The system and the Black Panther Party are at odds with each other in Apple TV+’s ‘The Big Cigar.’ The show follows the story of Huey P. Newton and the lengths to which the authorities went to persecute him for being the voice of a generation and trying to stir a social revolution. Like any good story, there are many sides to the narrative presented in the show. One of the perspectives that the series presents the story through is the FBI agent, Sydney Clark, who spends a lot of time undercover to try and get his hands on the leader of the Black Panther party. For this, he dresses himself up as a hippie. As comical as it might seem within the context of the show, this part of the story is actually true.
The Fictional Sydney Clark Represents the Real FBI Undercover Officers
While ‘The Big Cigar’ is based on real events surrounding Huey Newton’s escape with Bert Schneider under the guise of a fake film, certain parts of the story have been fictionalized for dramatic effect. The show also combines several real-life figures to create one person who would better serve the narrative. Sydney Clark is one of them.

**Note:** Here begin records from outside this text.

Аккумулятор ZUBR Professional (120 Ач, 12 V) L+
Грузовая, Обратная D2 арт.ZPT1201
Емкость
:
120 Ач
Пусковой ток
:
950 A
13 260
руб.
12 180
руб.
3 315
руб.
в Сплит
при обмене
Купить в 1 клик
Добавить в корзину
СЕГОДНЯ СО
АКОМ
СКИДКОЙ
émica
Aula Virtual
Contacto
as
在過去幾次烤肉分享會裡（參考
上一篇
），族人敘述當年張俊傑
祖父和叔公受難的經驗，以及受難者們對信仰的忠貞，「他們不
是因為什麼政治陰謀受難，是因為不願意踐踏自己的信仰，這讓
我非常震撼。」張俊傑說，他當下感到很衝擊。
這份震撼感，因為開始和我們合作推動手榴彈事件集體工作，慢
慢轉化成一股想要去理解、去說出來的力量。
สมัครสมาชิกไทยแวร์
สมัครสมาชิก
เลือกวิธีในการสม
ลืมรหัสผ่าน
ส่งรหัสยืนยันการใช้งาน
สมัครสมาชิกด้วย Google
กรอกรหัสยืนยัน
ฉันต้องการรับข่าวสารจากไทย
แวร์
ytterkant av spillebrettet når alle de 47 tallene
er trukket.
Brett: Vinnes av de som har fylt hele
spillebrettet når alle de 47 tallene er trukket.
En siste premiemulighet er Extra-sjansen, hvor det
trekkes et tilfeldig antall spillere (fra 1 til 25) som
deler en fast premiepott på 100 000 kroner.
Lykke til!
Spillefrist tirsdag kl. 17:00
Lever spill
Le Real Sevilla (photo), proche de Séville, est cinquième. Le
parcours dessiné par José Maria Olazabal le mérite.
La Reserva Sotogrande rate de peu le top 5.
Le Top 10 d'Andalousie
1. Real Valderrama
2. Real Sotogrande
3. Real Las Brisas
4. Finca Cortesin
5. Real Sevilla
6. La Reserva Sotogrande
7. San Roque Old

In the first two episodes of the show, Clark remains mostly in the background and is presented as a long-haired and heavily bearded FBI agent who has been sent undercover, posing as a hippie to gather information on the radical movements brewing among the hipsters, though his work is not limited to them. This approach was adopted by the FBI under Hoover, who was known to have been pretty intolerant of any dissent, no matter what part of the society it came from. From African-Americans fighting for equal rights (especially under the banner of the Black Panther party) to the LGBTQ+ community to the people with communist subversions, everyone not in alignment with his views was considered a threat to the nation, and to figure out what the dissenters were up to, FBI agents were planted amongst them, to live with them and learn their ways and get to the bottom of any conspiracy that may be brewing within the communities.
Sydney Clark’s character in the show represents the FBI agents who went undercover for such missions. While most have decided not to speak about that experience, there is a particular ex-FBI man who spoke about his experience in detail, a lot of which seems to have been drawn upon in concocting Sydney Clark for ‘The Big Cigar.’ The said person is named Cril Payne, the author of the book, ‘Deep Cover: An FBI Agent Infiltrates the Radical Underground.’ While there are a lot of things that Payne talks about in the book, the one that he really focuses on is the time he spent in British Columbia under the alias of Bill Lane in 1973. By this time, he had already spent a lot of time with the presumed radicals and knew enough to become one so well that when he found himself at odds with the law, no one would ever be able to guess that he, too, was a lawman.
Speaking of his experience in Canada, Payne revealed that he went there with a woman named Karen, who he believed had contacts in a group called Weatherman, aka the Weather Underground, “a small, violent offshoot of Students for a Democratic Society, or SDS, a group created in the turbulent ’60s to promote social change,” according to the FBI. The group was wanted in relation to their claims of responsibility in several bombings.
To play the part, Payne started working as a drug dealer, lived in a secondhand, shabby van, and listened to the music termed “hippie.” Reportedly, his role took him through all sorts of experiences, as he attended music festivals, lived in communes, and participated in orgies that included taking drugs. At one point, he was even brutally beaten by a police officer. But none of the trials and tribulations of his undercover work amounted to anything, and eventually, he was freed of the assignment and could come back home. By then, however, Payne had experienced the world through a lens very different from the one that the FBI and Hoover viewed it through, and it made him wonder about his work and role in the agency. This experience was reiterated by several agents under similar circumstances. With Sydney Clark’s character, we see a narrative along the same lines, although it is unique in its own right.